Pronto ella también comenzó a sentir el rigor de la enfermedad. Empezó por olvidar los
pastelillos que tiernamente preparaba para su amigo, luego, a quién había ido a
visitar y cosas así. A veces llegaba a la clínica por inercia, traicionada tal vez por los
deslices de la memoria, o los sórdidos atajos de la costumbre; los enfermeros la
llevaban hasta su cuarto y la sentaban frente a él hasta que sin modular palabra,
terminada la hora de las visitas, era acompañada otra vez hasta la puerta. En
ocasiones irrumpía radiante con su canastilla de galletas recién horneadas y las
compartía risueña con quienes hallaba a su paso. Un día vio en la recepción del
hospital el catálogo de una retrospectiva de grandes pintores del arte moderno, con su
cuadro a todo color en la portada. Ella lo reconoció de inmediato, era su pequeño
Chagall, lo tomó y lo mostró orgullosa a todo el que encontró a su paso:
—Es mi cuadro, este cuadro es mío, es mío, él me lo regaló—, decía con alborozo y lo
abrazaba y bailaba y reía y agradecía al cielo su fortuna y otra vez reía…

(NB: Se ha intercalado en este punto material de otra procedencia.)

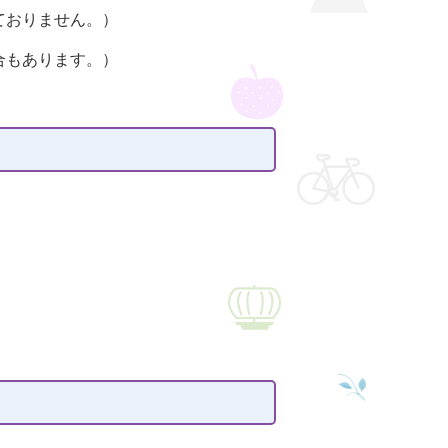
ておりません。）
合もあります。）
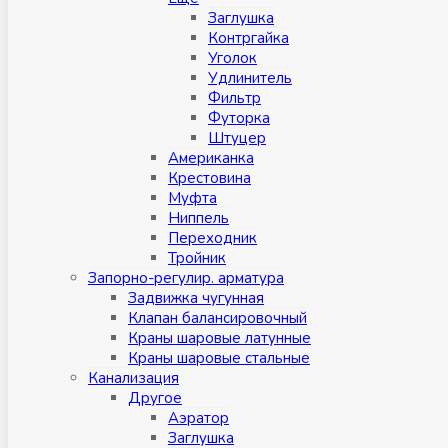
Заглушка
Контргайка
Уголок
Удлинитель
Фильтр
Футорка
Штуцер
Американка
Крестовина
Муфта
Ниппель
Переходник
Тройник
Запорно-регулир. арматура
Задвижка чугунная
Клапан балансировочный
Краны шаровые латунные
Краны шаровые стальные
Канализация
Другое
Аэратор
Заглушкa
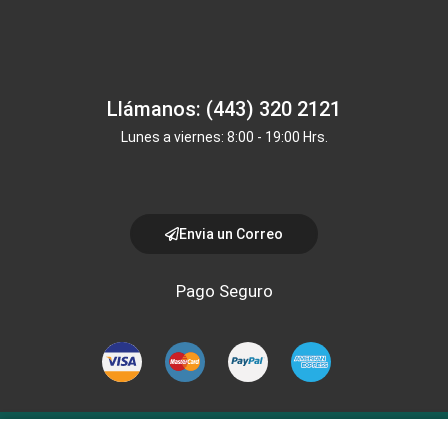
Llámanos: (443) 320 2121
Lunes a viernes: 8:00 - 19:00 Hrs.
Envia un Correo
Pago Seguro
Copyright © 2024, Todos los derechos reservados Prolab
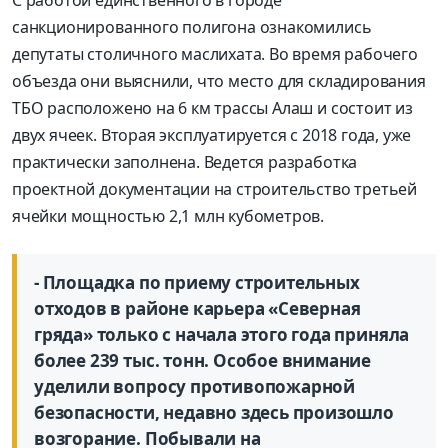
санкционированного полигона ознакомились
депутаты столичного маслихата. Во время рабочего
объезда они выяснили, что место для складирования
ТБО расположено на 6 км трассы Алаш и состоит из
двух ячеек. Вторая эксплуатируется с 2018 года, уже
практически заполнена. Ведется разработка
проектной документации на строительство третьей
ячейки мощностью 2,1 млн кубометров.
- Площадка по приему строительных
отходов в районе карьера «Северная
гряда» только с начала этого года приняла
более 239 тыс. тонн. Особое внимание
уделили вопросу противопожарной
безопасности, недавно здесь произошло
возгорание. Побывали на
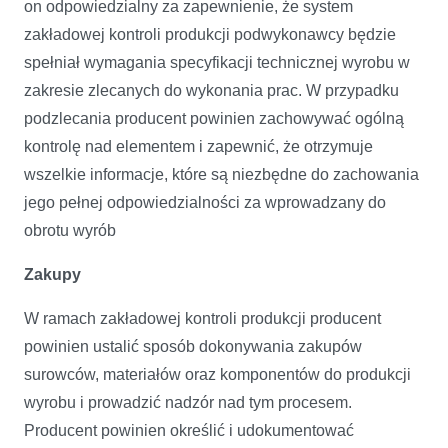
on odpowiedzialny za zapewnienie, że system
zakładowej kontroli produkcji podwykonawcy będzie
spełniał wymagania specyfikacji technicznej wyrobu w
zakresie zlecanych do wykonania prac. W przypadku
podzlecania producent powinien zachowywać ogólną
kontrolę nad elementem i zapewnić, że otrzymuje
wszelkie informacje, które są niezbędne do zachowania
jego pełnej odpowiedzialności za wprowadzany do
obrotu wyrób
Zakupy
W ramach zakładowej kontroli produkcji producent
powinien ustalić sposób dokonywania zakupów
surowców, materiałów oraz komponentów do produkcji
wyrobu i prowadzić nadzór nad tym procesem.
Producent powinien określić i udokumentować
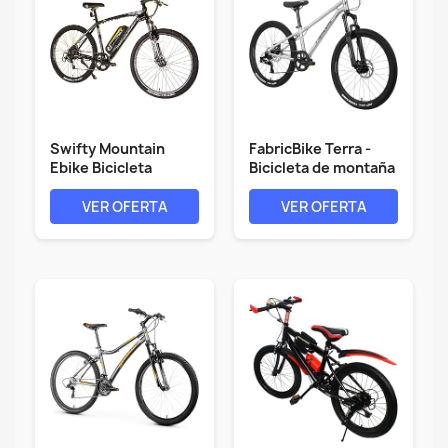
Swifty Mountain
FabricBike Terra -
Ebike Bicicleta
Bicicleta de montaña
eléctrica todo...
de...
VER OFERTA
VER OFERTA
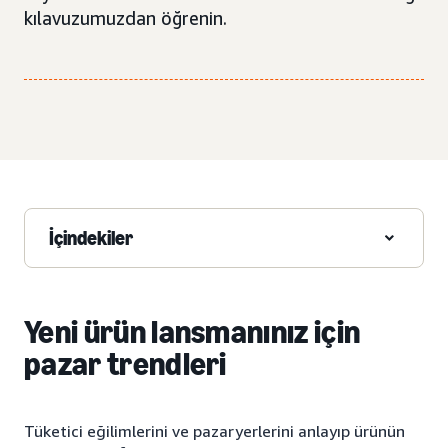
kılavuzumuzdan öğrenin.
İçindekiler
Yeni ürün lansmanınız için
pazar trendleri
Tüketici eğilimlerini ve pazaryerlerini anlayıp ürünün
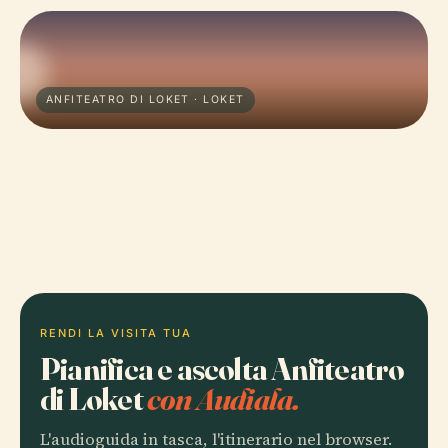
ANFITEATRO DI LOKET · LOKET
RENDI LA VISITA TUA
Pianifica e ascolta Anfiteatro
di Loket
con Audiala.
L'audioguida in tasca, l'itinerario nel browser.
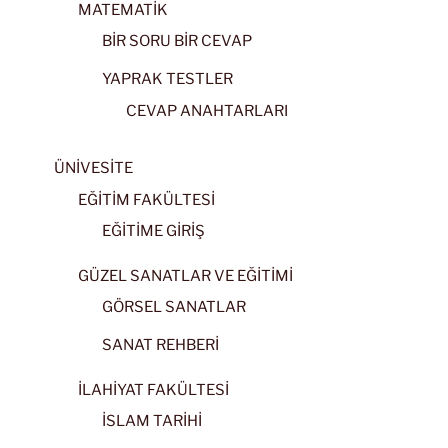
MATEMATİK
BİR SORU BİR CEVAP
YAPRAK TESTLER
CEVAP ANAHTARLARI
ÜNİVESİTE
EĞİTİM FAKÜLTESİ
EĞİTİME GİRİŞ
GÜZEL SANATLAR VE EĞİTİMİ
GÖRSEL SANATLAR
SANAT REHBERİ
İLAHİYAT FAKÜLTESİ
İSLAM TARİHİ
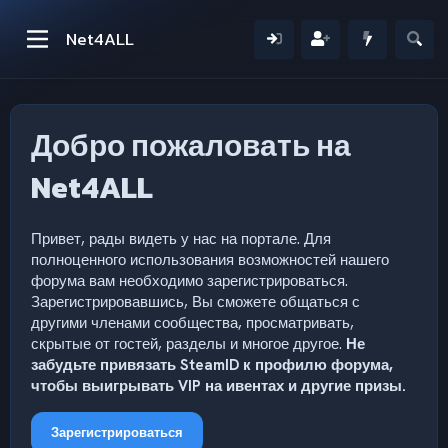
Net4ALL
Добро пожаловать на
Net4ALL
Привет, рады видеть у нас на портале. Для
полноценного использования возможностей нашего
форума вам необходимо зарегистрироваться.
Зарегистрировавшись, Вы сможете общаться с
другими членами сообщества, просматривать,
скрытые от гостей, разделы и многое другое.
Не
забудьте привязать SteamID к профилю форума,
чтобы выигрывать VIP на ивентах и другие призы.
Зарегистрироваться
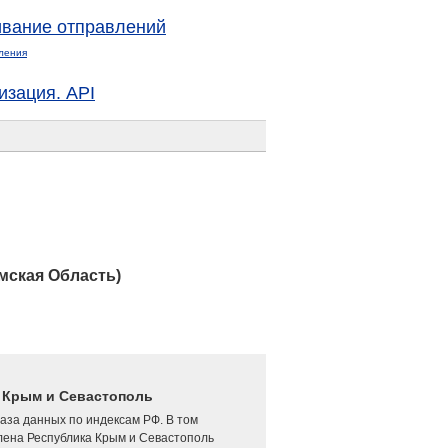
вание отправлений
ления
изация. API
мская Область)
4 Крым и Севастополь
аза данных по индексам РФ. В том
лена Республика Крым и Севастополь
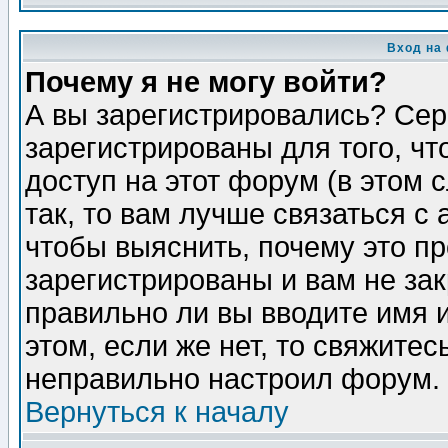
Вход на
Почему я не могу войти?
А вы зарегистрировались? Сер
зарегистрированы для того, ч
доступ на этот форум (в этом
так, то вам лучше связаться 
чтобы выяснить, почему это п
зарегистрированы и вам не зак
правильно ли вы вводите имя 
этом, если же нет, то свяжите
неправильно настроил форум.
Вернуться к началу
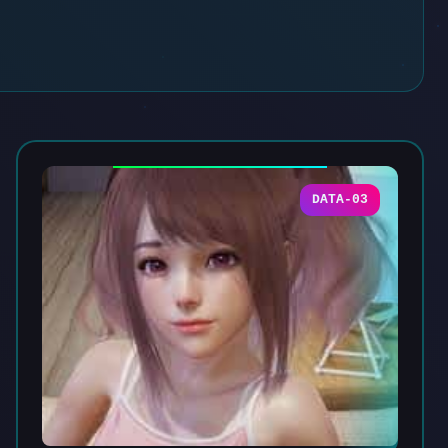
DATA-03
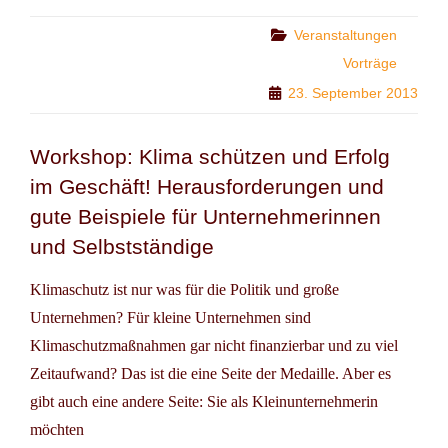
GRAZ:
FRAUEN-
Categories
Veranstaltungen
UND
Vorträge
GLEICHSTELLUNGSSTRATEGIE
23. September 2013
Workshop: Klima schützen und Erfolg
im Geschäft! Herausforderungen und
gute Beispiele für Unternehmerinnen
und Selbstständige
Klimaschutz ist nur was für die Politik und große
Unternehmen? Für kleine Unternehmen sind
Klimaschutzmaßnahmen gar nicht finanzierbar und zu viel
Zeitaufwand? Das ist die eine Seite der Medaille. Aber es
gibt auch eine andere Seite: Sie als Kleinunternehmerin
möchten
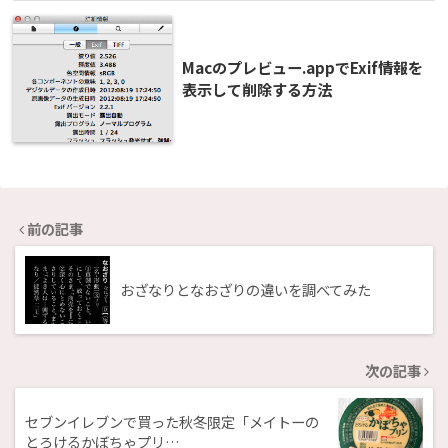
Macのプレビュー.appでExif情報を
表示して削除する方法
前の記事
おざなりとなおざりの違いを調べてみた
次の記事
セブンイレブンで買った秋冬限定「メイトーの
とろけるかぼちゃプリ…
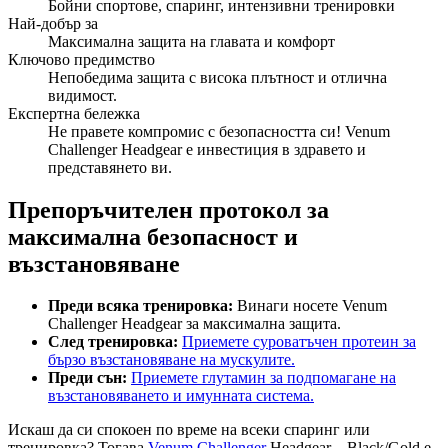
Бойни спортове, спаринг, интензивни тренировки
Най-добър за
Максимална защита на главата и комфорт
Ключово предимство
Непобедима защита с висока плътност и отлична
видимост.
Експертна бележка
Не правете компромис с безопасността си! Venum
Challenger Headgear е инвестиция в здравето и
представянето ви.
Препоръчителен протокол за
максимална безопасност и
възстановяване
Преди всяка тренировка:
Винаги носете Venum
Challenger Headgear за максимална защита.
След тренировка:
Приемете суроватъчен протеин за
бързо възстановяване на мускулите.
Преди сън:
Приемете глутамин за подпомагане на
възстановяването и имунната система.
Искаш да си спокоен по време на всеки спаринг или
тренировка? Тогава
Venum Challenger
Headgear – Black/Gold е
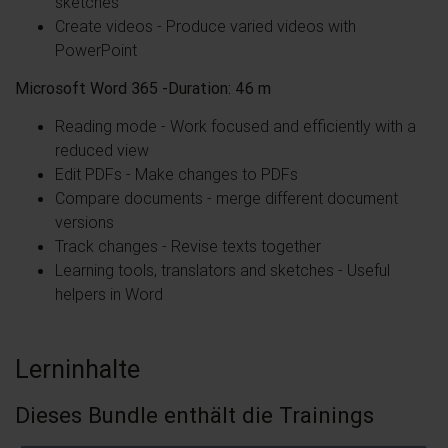
sketches
Create videos - Produce varied videos with
PowerPoint
Microsoft Word 365 -Duration: 46 m
Reading mode - Work focused and efficiently with a
reduced view
Edit PDFs - Make changes to PDFs
Compare documents - merge different document
versions
Track changes - Revise texts together
Learning tools, translators and sketches - Useful
helpers in Word
Lerninhalte
Dieses Bundle enthält die Trainings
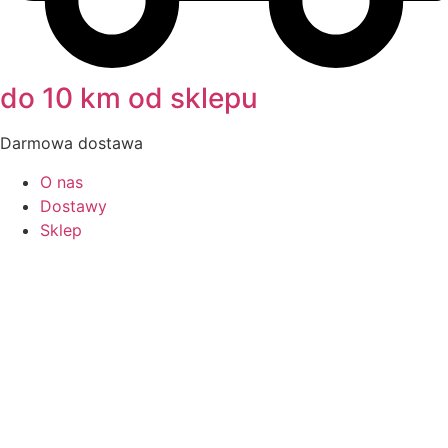
do 10 km od sklepu
Darmowa dostawa
O nas
Dostawy
Sklep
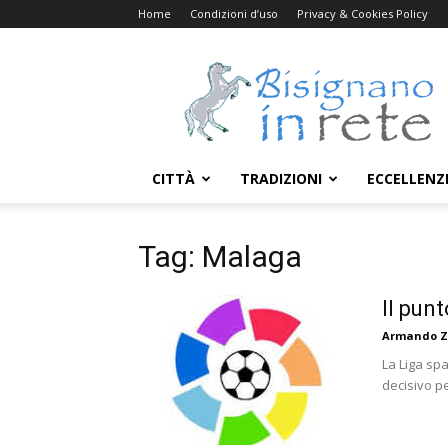
Home
Condizioni d’uso
Privacy & Cookies Policy
Bisignanoinrete.com
CITTÀ
TRADIZIONI
ECCELLENZ
Tag: Malaga
Il pun
Armando Z
La Liga sp
decisivo pe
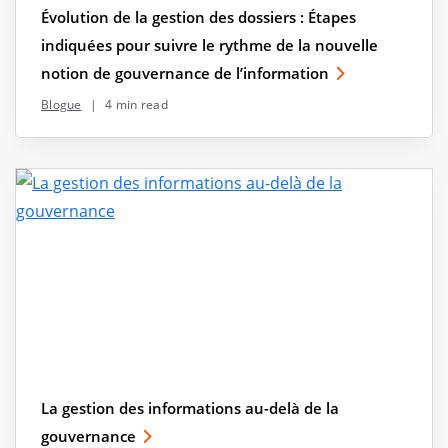
Évolution de la gestion des dossiers : Étapes
indiquées pour suivre le rythme de la nouvelle
notion de gouvernance de l’information
Blogue
|
4 min read
La gestion des informations au-delà de la
gouvernance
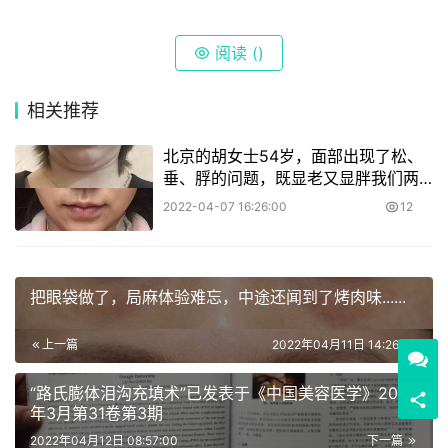
阅读 (
)
相关推荐
北京的胡女士54岁，面部出现了松、
垂、脬的问题，既显老又显胖我们两
招解决! 小拉皮悬吊手术➕脂肪精
2022-04-07 16:26:00
12
雕:1、到了这个年龄大部分女性都会出
把眼袋做了，局麻体验难忘，中途还闻到了烤肉味......
上一篇
2022年04月11日 14:26:00
“路氏膨体泪沟充填术”已发表于《中国美容医学》2022
年3月第31卷第3期
2022年04月12日 08:57:00
下一篇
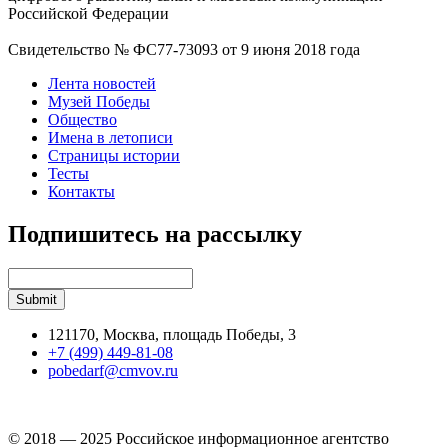
Российской Федерации
Свидетельство № ФС77-73093 от 9 июня 2018 года
Лента новостей
Музей Победы
Общество
Имена в летописи
Страницы истории
Тесты
Контакты
Подпишитесь на рассылку
121170, Москва, площадь Победы, 3
+7 (499) 449-81-08
pobedarf@cmvov.ru
© 2018 — 2025 Российское информационное агентство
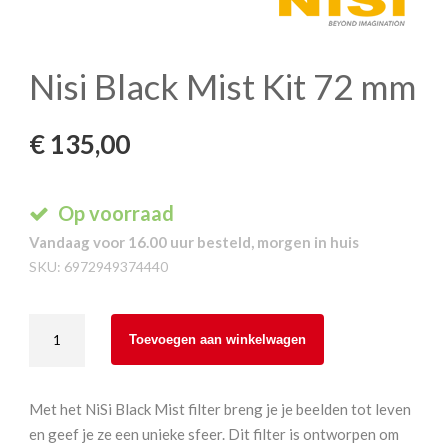
Nisi Black Mist Kit 72 mm
€
135,00
Op voorraad
Vandaag voor 16.00 uur besteld, morgen in huis
SKU:
6972949374440
Nisi
Toevoegen aan winkelwagen
Black
Mist
Kit
Met het NiSi Black Mist filter breng je je beelden tot leven
72
en geef je ze een unieke sfeer. Dit filter is ontworpen om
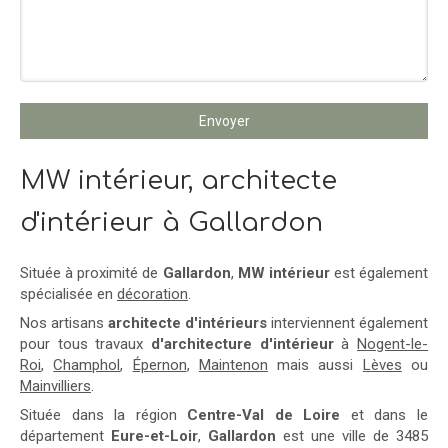
Envoyer
MW intérieur, architecte
d'intérieur à Gallardon
Située à proximité de
Gallardon
,
MW intérieur
est également
spécialisée en
décoration
.
Nos artisans
architecte d'intérieurs
interviennent également
pour tous travaux
d'architecture d'intérieur
à
Nogent-le-
Roi
,
Champhol
,
Épernon
,
Maintenon
mais aussi
Lèves
ou
Mainvilliers
.
Située dans la région
Centre-Val de Loire
et dans le
département
Eure-et-Loir
,
Gallardon
est une ville de 3485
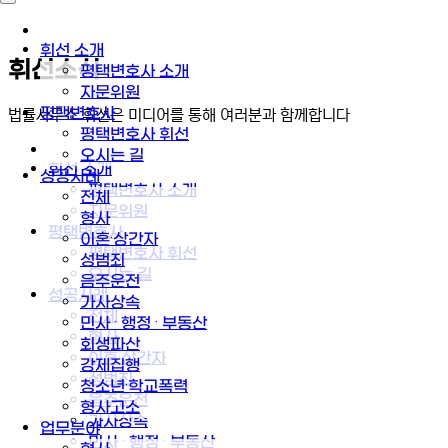
휘선 소개
휘선소식
평택변호사 소개
자문위원
평택변호사
법률사무소 휘선은 미디어를 통해 여러분과 함께합니다
평택변호사 휘선
오시는 길
휘선 소개
성공사례
평택변호사 소개
전체
자문위원
형사
평택변호사
이혼·상간자
평택변호사 휘선
성범죄
오시는 길
음주운전
성공사례
가사상속
전체
민사 · 행정 · 부동산
형사
회생파산
이혼·상간자
강제집행
성범죄
청소년·학교폭력
음주운전
형사고소
가사상속
업무분야
민사 · 행정 · 부동산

—Ya la perdimos del todo—, dijeron enfermeros y doctores cuando la oyeron, —ahora
sí está loca de remate—. Y no la dejaron salir más.
Dic. 31 2013. Espacio aéreo sobre el mar caribe.
Agradecimiento especial a una cálida azafata de Lufthansa, que me trajo una copa de
vino tinto y me dio con qué escribir, pero no me dijo su nombre.